Jaroszewski Lukasz
The Burnham Institute, La Jolla, CA, USA.
Methods Mol Biol. 2009;569:129-56. doi: 10.1007/978-1-59745-524-4_7.
The observation that similar protein sequences fold into similar three-dimensional structures provides a basis for the methods which predict structural features of a novel protein based on the similarity between its sequence and sequences of known protein structures. Similarity over entire sequence or large sequence fragment(s) enables prediction and modeling of entire structural domains while statistics derived from distributions of local features of known protein structures make it possible to predict such features in proteins with unknown structures. The accuracy of models of protein structures is sufficient for many practical purposes such as analysis of point mutation effects, enzymatic reactions, interaction interfaces of protein complexes, and active sites. Protein models are also used for phasing of crystallographic data and, in some cases, for drug design. By using models one can avoid the costly and time-consuming process of experimental structure determination. The purpose of this chapter is to give a practical review of the most popular protein structure prediction methods based on sequence similarity and to outline a practical approach to protein structure prediction. While the main focus of this chapter is on template-based protein structure prediction, it also provides references to other methods and programs which play an important role in protein structure prediction.

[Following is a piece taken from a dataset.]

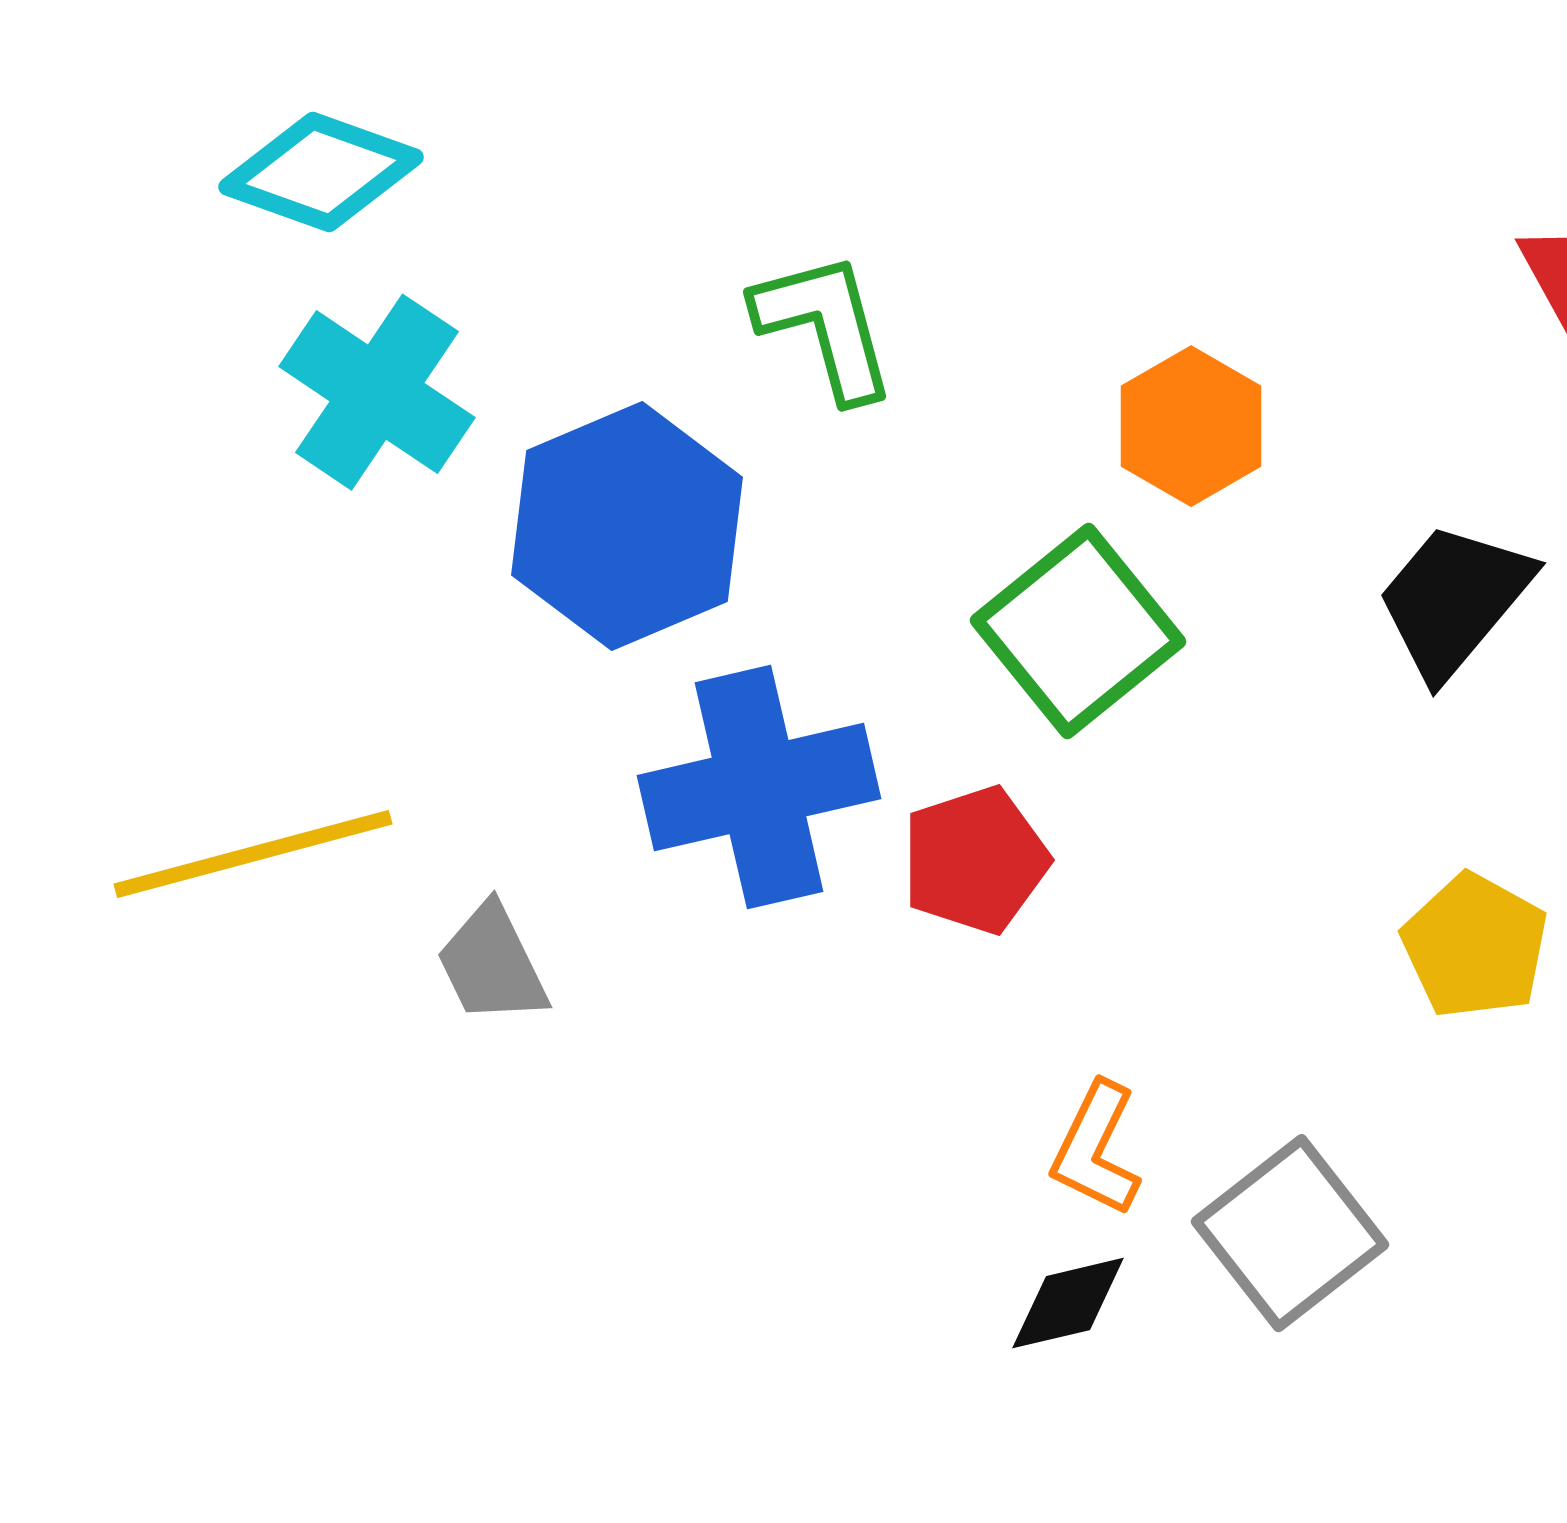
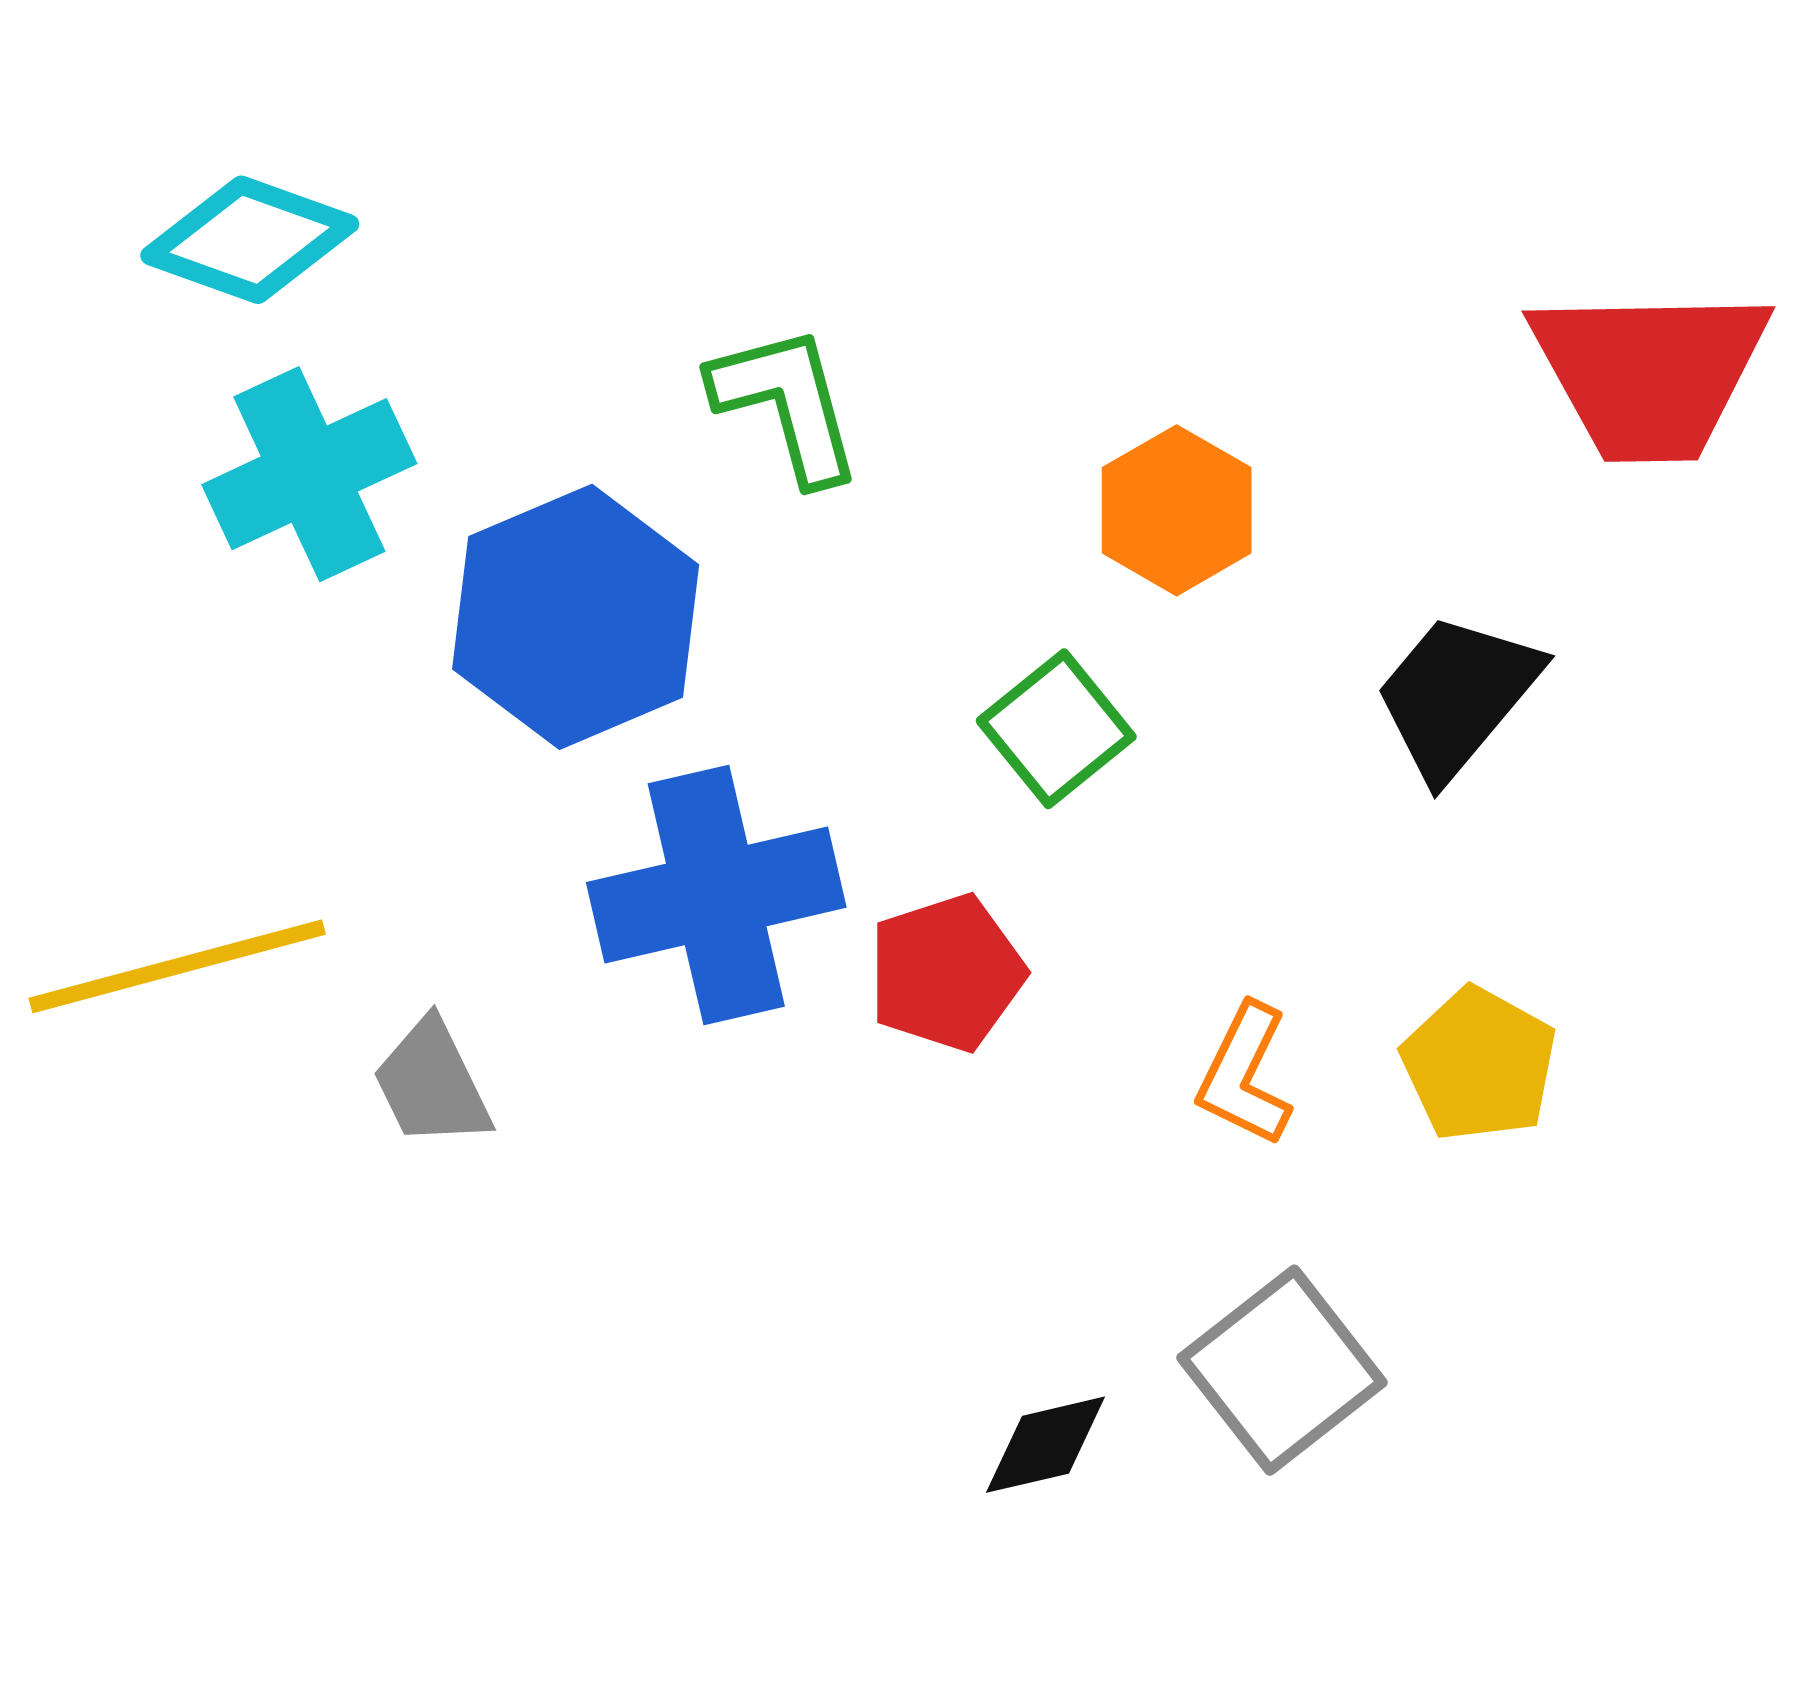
cyan cross: (377, 392) -> (309, 474), turned 31
green square: (1078, 631) -> (1056, 729), size x0.7
orange L-shape: (1096, 1149) -> (1245, 1075), moved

相似的蛋白质序列折叠成相似的三维结构这一观察结果,为基于新蛋白质序列与已知蛋白质结构序列之间的相似性来预测其结构特征的方法提供了基础。整个序列或大的序列片段的相似性能够对整个结构域进行预测和建模,而从已知蛋白质结构的局部特征分布得出的统计数据则使得预测未知结构蛋白质中的此类特征成为可能。蛋白质结构模型的准确性对于许多实际应用来说已经足够,比如分析点突变效应、酶促反应、蛋白质复合物的相互作用界面以及活性位点。蛋白质模型还用于晶体学数据的相位确定,在某些情况下也用于药物设计。通过使用模型,可以避免实验性结构测定这一昂贵且耗时的过程。本章的目的是对基于序列相似性的最流行的蛋白质结构预测方法进行实用综述,并概述一种蛋白质结构预测的实用方法。虽然本章的主要重点是基于模板的蛋白质结构预测,但它也提供了对在蛋白质结构预测中起重要作用的其他方法和程序的参考。